There are 6,302 miles of natural gas pipes underground in New York City, usually buried at a depth of less than thirty feet. Natural gas comes into the city via interstate pipelines. It then passes through one of six “city gates” or meter stations, from where it is routed through 400,000 service pipes to a power station or “zone gas regulating station”, where the pressure is reduced for delivery to homes and businesses. About 65% of the city’s heating and cooking is powered by natural gas, as is 98% of the electricity produced by the city’s power plants.

Steam pipes

New York City is home to the world’s largest and oldest steam system, which dates back to 1882. Today, many buildings in Manhattan are heated or cooled by steam, and steam is also used to produce hot water.

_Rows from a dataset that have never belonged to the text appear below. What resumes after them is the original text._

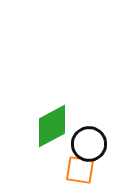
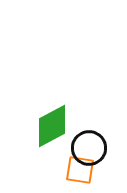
black circle: moved 4 px down
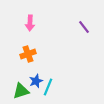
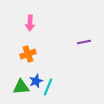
purple line: moved 15 px down; rotated 64 degrees counterclockwise
green triangle: moved 4 px up; rotated 12 degrees clockwise
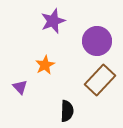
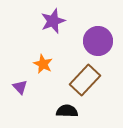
purple circle: moved 1 px right
orange star: moved 2 px left, 1 px up; rotated 18 degrees counterclockwise
brown rectangle: moved 15 px left
black semicircle: rotated 90 degrees counterclockwise
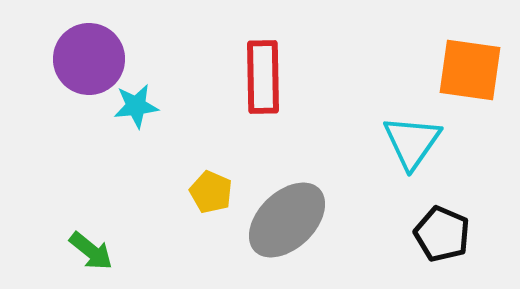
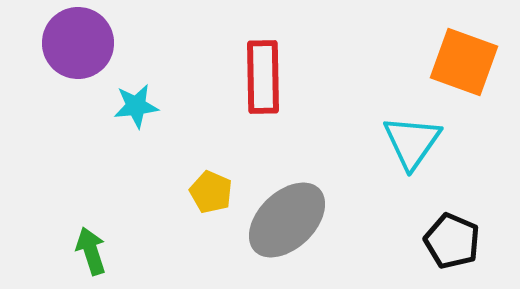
purple circle: moved 11 px left, 16 px up
orange square: moved 6 px left, 8 px up; rotated 12 degrees clockwise
black pentagon: moved 10 px right, 7 px down
green arrow: rotated 147 degrees counterclockwise
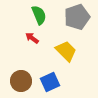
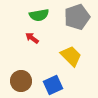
green semicircle: rotated 102 degrees clockwise
yellow trapezoid: moved 5 px right, 5 px down
blue square: moved 3 px right, 3 px down
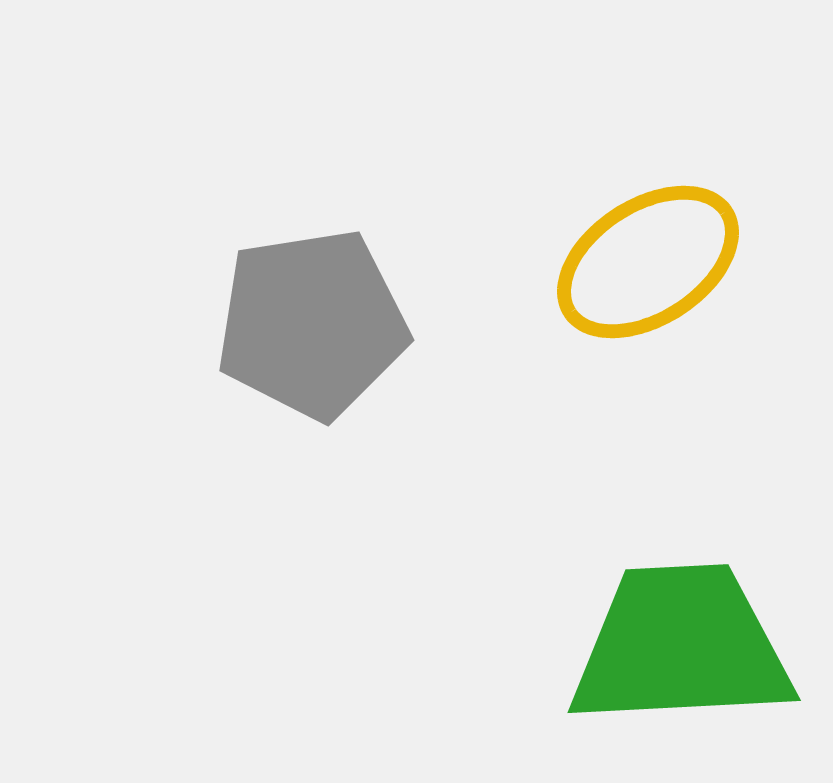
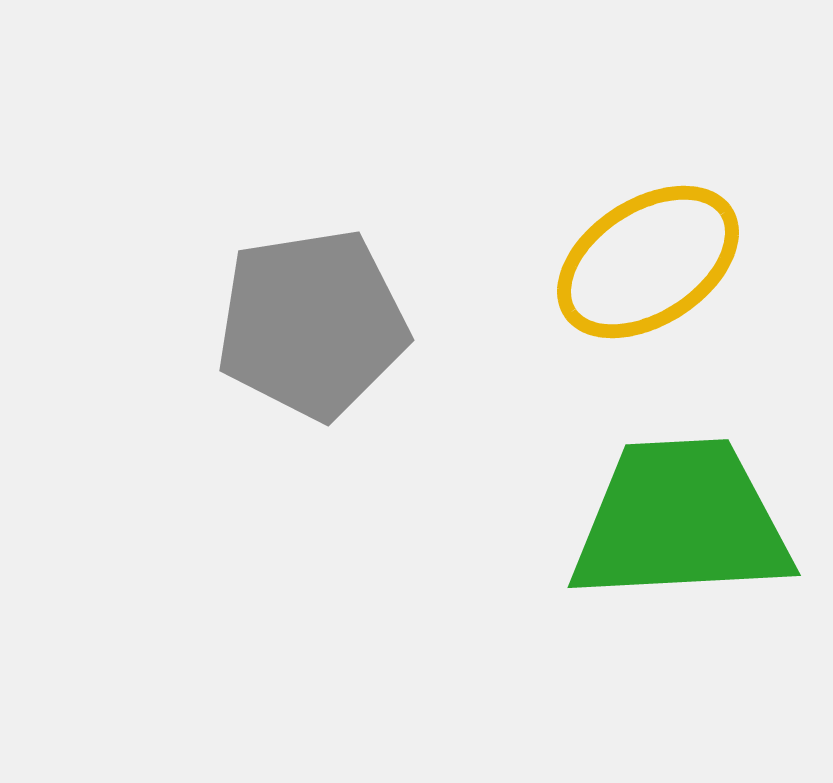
green trapezoid: moved 125 px up
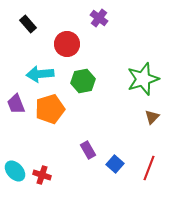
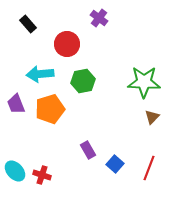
green star: moved 1 px right, 3 px down; rotated 20 degrees clockwise
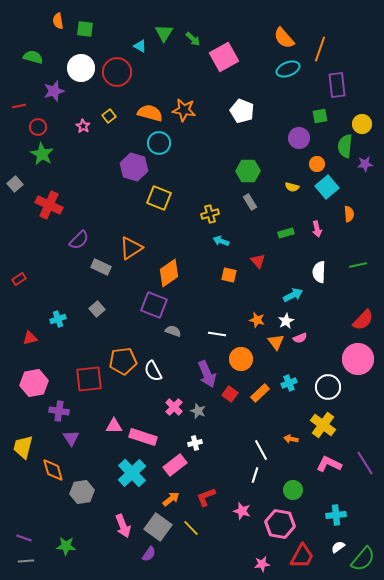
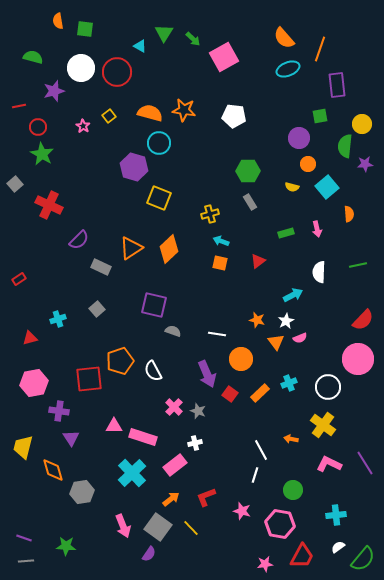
white pentagon at (242, 111): moved 8 px left, 5 px down; rotated 15 degrees counterclockwise
orange circle at (317, 164): moved 9 px left
red triangle at (258, 261): rotated 35 degrees clockwise
orange diamond at (169, 273): moved 24 px up; rotated 8 degrees counterclockwise
orange square at (229, 275): moved 9 px left, 12 px up
purple square at (154, 305): rotated 8 degrees counterclockwise
orange pentagon at (123, 361): moved 3 px left; rotated 12 degrees counterclockwise
pink star at (262, 564): moved 3 px right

Hospitals use steam for disinfection and museums use it to regulate humidity. There are 105 miles of underground steam lines from the city’s steam generating plant in the Financial District to 96th Street on the Upper West Side and 89th Street on the Upper East Side. The pipes are found at depths between 10 and 30 feet below street level.

Cable/Fiber

New York City’s Internet, old-fashioned telephone, and cable television reach homes and businesses via a network of more than 50,000 miles of cabling just below the surface of New York’s streets and sidewalks. York. Much of this cable, whether fiber, coaxial, or lead-clad copper telephone cables, runs through disused conduits or pipes left in place.

Power

86% of New York’s electricity is distributed via the underground grid. Approximately 130,000 miles of power lines run beneath the city, connecting the 16 lines that import power from out of town to 24 transmission substations, 50 area substations, and then to residences and businesses . Occupying the same sub-street strata as cable and fiber, electricity is close to the surface.


So the next time you and your pup go out for a walk, take a minute to pause and imagine everything below you, from near the surface to deep in the rock: power lines, cables and fibers, steam pipes, gas pipes, underground. , sewer lines, water pipes, water tunnels, and all sedimentary rocks and soil deposited by the retreating glacier. The next time you turn on the stove, plug in your phone or take a shower, know that each of these resources – natural gas, electricity and water – arrives in your apartment through a vast and complex system that makes the city both that it is and extends beyond the borders of the city, making our daily conveniences dependent on distant places.